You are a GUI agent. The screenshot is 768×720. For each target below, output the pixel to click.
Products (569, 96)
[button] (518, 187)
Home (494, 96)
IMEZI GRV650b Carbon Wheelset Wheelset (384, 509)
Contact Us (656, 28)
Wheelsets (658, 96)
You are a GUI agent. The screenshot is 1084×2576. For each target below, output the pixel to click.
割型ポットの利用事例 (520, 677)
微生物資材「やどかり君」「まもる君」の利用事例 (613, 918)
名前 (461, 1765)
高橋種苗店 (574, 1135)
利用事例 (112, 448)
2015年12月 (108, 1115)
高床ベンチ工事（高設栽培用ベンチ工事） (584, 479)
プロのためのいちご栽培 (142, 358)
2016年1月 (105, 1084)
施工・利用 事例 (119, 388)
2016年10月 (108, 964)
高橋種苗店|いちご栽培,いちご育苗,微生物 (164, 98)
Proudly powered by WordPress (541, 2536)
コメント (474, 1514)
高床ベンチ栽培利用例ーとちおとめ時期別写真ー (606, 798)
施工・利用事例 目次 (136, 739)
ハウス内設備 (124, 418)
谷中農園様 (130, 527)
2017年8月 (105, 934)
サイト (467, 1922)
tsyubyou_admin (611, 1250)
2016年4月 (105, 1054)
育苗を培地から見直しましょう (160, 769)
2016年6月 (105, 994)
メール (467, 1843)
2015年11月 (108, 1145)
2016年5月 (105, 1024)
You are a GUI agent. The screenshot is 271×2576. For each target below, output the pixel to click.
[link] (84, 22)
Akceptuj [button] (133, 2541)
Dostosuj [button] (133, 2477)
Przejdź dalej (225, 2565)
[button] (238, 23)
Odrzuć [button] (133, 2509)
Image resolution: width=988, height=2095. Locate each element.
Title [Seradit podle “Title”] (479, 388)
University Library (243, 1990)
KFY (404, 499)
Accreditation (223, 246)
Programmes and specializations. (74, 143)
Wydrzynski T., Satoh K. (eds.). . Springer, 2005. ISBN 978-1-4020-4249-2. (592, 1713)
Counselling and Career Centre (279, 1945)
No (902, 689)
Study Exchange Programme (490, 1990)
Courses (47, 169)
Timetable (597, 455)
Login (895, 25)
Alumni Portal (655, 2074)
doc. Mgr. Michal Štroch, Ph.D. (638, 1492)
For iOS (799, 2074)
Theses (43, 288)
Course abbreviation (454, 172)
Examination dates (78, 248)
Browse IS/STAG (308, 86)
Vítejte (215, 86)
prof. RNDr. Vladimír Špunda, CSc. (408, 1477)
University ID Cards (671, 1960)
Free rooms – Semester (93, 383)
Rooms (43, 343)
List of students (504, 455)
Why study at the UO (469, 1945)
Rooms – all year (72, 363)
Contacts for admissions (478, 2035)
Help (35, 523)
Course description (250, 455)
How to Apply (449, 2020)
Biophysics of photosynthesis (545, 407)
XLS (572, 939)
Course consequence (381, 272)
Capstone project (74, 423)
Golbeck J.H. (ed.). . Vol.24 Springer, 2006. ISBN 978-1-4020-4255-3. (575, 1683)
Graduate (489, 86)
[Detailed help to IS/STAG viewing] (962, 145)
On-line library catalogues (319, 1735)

########################################

**Activity:**
Only the lines from the start of the listing through the line with "Programmes and specializations. (74, 143)" should be repeated, each exactly as it stands.

**Completed exercise:**
You are a GUI agent. The screenshot is 768×720. For each target below, output the pixel to click.
Products (569, 96)
[button] (518, 187)
Home (494, 96)
IMEZI GRV650b Carbon Wheelset Wheelset (384, 509)
Contact Us (656, 28)
Wheelsets (658, 96)
You are a GUI agent. The screenshot is 1084×2576. For each target below, output the pixel to click.
割型ポットの利用事例 (520, 677)
微生物資材「やどかり君」「まもる君」の利用事例 (613, 918)
名前 (461, 1765)
高橋種苗店 (574, 1135)
利用事例 (112, 448)
2015年12月 (108, 1115)
高床ベンチ工事（高設栽培用ベンチ工事） (584, 479)
プロのためのいちご栽培 (142, 358)
2016年1月 (105, 1084)
施工・利用 事例 (119, 388)
2016年10月 (108, 964)
高橋種苗店|いちご栽培,いちご育苗,微生物 (164, 98)
Proudly powered by WordPress (541, 2536)
コメント (474, 1514)
高床ベンチ栽培利用例ーとちおとめ時期別写真ー (606, 798)
施工・利用事例 目次 (136, 739)
ハウス内設備 (124, 418)
谷中農園様 (130, 527)
2017年8月 (105, 934)
サイト (467, 1922)
tsyubyou_admin (611, 1250)
2016年4月 (105, 1054)
育苗を培地から見直しましょう (160, 769)
2016年6月 (105, 994)
メール (467, 1843)
2015年11月 (108, 1145)
2016年5月 (105, 1024)
You are a GUI agent. The screenshot is 271×2576. For each target below, output the pixel to click.
[link] (84, 22)
Akceptuj [button] (133, 2541)
Dostosuj [button] (133, 2477)
Przejdź dalej (225, 2565)
[button] (238, 23)
Odrzuć [button] (133, 2509)
Image resolution: width=988, height=2095. Locate each element.
Title [Seradit podle “Title”] (479, 388)
University Library (243, 1990)
KFY (404, 499)
Accreditation (223, 246)
Programmes and specializations. (74, 143)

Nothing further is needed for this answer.